Electrographic flow-guided ablation was associated with improvement in freedom from atrial fibrillation at 1 year compared with standard pulmonary vein isolation in patients with nonparoxysmal AF requiring a redo ablation, data showed.
The trial included patients with persistent or long-standing persistent AF who required a redo catheter ablation, Vivek Y. Reddy, MD, director of cardiac arrhythmia services for The Mount Sinai Hospital and The Mount Sinai Health System, and the Leona M. and Harry B. Helmsley Charitable Trust Professor of Medicine in Cardiac Electrophysiology at the Icahn School of Medicine at Mount Sinai, said during a presentation at the AF Symposium.
Patients were randomly assigned pulmonary vein isolation alone or pulmonary vein isolation plus electrographic flow (EGF)-guided mapping and ablation using a software system (Ablamap, Ablacon).

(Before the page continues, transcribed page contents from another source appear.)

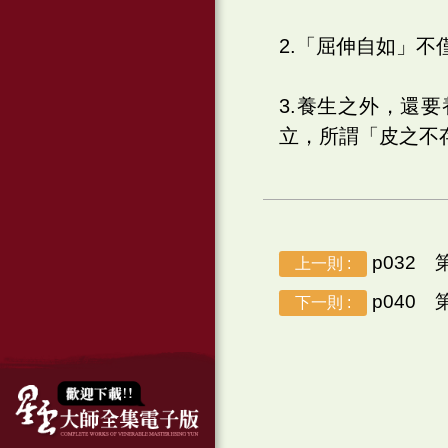
2.「屈伸自如」不
3.養生之外，還
立，所謂「皮之不
p032
上一則 :
p040
下一則 :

“Pulmonary vein isolation is sufficient to treat some patients with AF, but certainly not all,” Reddy said during the presentation. “Ideally we need to be able to identify the other sources that sustain persistent atrial fibrillation. It is particularly important in redo procedures, where the pulmonary veins are already isolated. EGF mapping enables full spatiotemporal reconstruction of the atrial electrical wavefront propagation to identify active AF sources. EGF mapping can detect these extra-pulmonary vein sources of AF by organizing these chaotic electrograms and in retrospective analyses, identification of these sources predicts recurrence, while ablation of these sources predicts clinical success.”
For the FLOW-AF trial, all patients had persistent or long-standing persistent AF and symptomatic, recurrent AF after at least one left atrial ablation procedure. The researchers enrolled 85 patients from four European centers, of whom 46 had at least one clinically relevant extra-pulmonary vein source of AF detected (mean age, 68 years; 39% women) and thus underwent randomization.

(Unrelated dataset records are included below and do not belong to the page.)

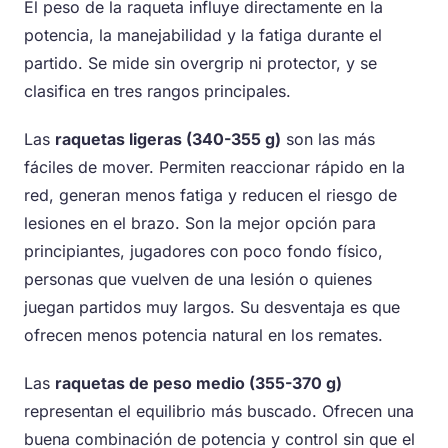
El peso de la raqueta influye directamente en la
potencia, la manejabilidad y la fatiga durante el
partido. Se mide sin overgrip ni protector, y se
clasifica en tres rangos principales.
Las
raquetas ligeras (340-355 g)
son las más
fáciles de mover. Permiten reaccionar rápido en la
red, generan menos fatiga y reducen el riesgo de
lesiones en el brazo. Son la mejor opción para
principiantes, jugadores con poco fondo físico,
personas que vuelven de una lesión o quienes
juegan partidos muy largos. Su desventaja es que
ofrecen menos potencia natural en los remates.
Las
raquetas de peso medio (355-370 g)
representan el equilibrio más buscado. Ofrecen una
buena combinación de potencia y control sin que el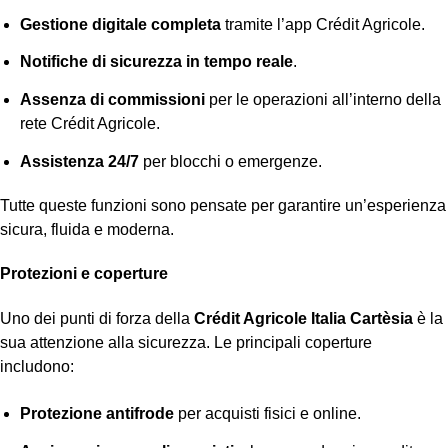
Gestione digitale completa
tramite l’app Crédit Agricole.
Notifiche di sicurezza in tempo reale
.
Assenza di commissioni
per le operazioni all’interno della
rete Crédit Agricole.
Assistenza 24/7
per blocchi o emergenze.
Tutte queste funzioni sono pensate per garantire un’esperienza
sicura, fluida e moderna.
Protezioni e coperture
Uno dei punti di forza della
Crédit Agricole Italia Cartèsia
è la
sua attenzione alla sicurezza. Le principali coperture
includono:
Protezione antifrode
per acquisti fisici e online.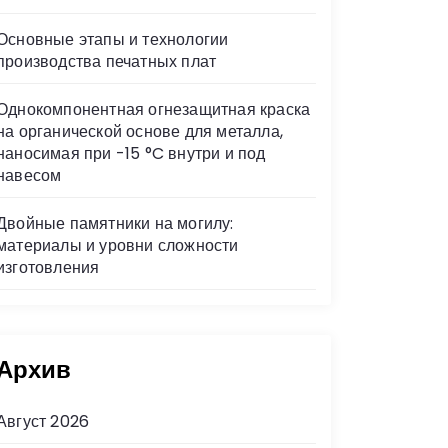
Основные этапы и технологии
производства печатных плат
Однокомпонентная огнезащитная краска
на органической основе для металла,
наносимая при -15 °C внутри и под
навесом
Двойные памятники на могилу:
материалы и уровни сложности
изготовления
Архив
Август 2026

Among those randomly assigned to EGF-guided mapping and ablation, 95% had confirmation of successful elimination of their AF source after their procedure. Among the trial population as a whole, 97.2% had freedom from serious adverse events at 7 days, Reddy said.
At 1 year, compared with the control group, the EGF-guided mapping group had a 51% improvement in freedom from AF on an absolute basis (HR = 2.7; 95% CI, 1.1-6.4; P = .04), which was a statistically significant difference despite the trial not being powered to determine that, Reddy said during the presentation.

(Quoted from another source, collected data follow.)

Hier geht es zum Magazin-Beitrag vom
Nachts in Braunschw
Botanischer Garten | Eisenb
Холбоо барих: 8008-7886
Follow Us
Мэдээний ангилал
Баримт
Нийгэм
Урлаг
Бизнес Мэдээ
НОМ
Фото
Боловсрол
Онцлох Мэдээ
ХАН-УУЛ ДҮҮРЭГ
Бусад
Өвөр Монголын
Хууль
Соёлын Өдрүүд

The EGF-guided mapping/ablation group was also more likely to be free from AF/atrial tachycardia/atrial flutter at 1 year compared with the control group (HR = 2.1; 95% CI, 0.95-4.7; P = .1), he said.
“EGF source ablation does not significantly increase other arrhythmias,” Reddy said during the presentation. “That is an important point. The source ablation is effective in an otherwise difficult-to-treat redo population. A multinational, randomized controlled pivotal trial on whether or not EGF ablation improves outcomes will be conducted at more centers with more operators.”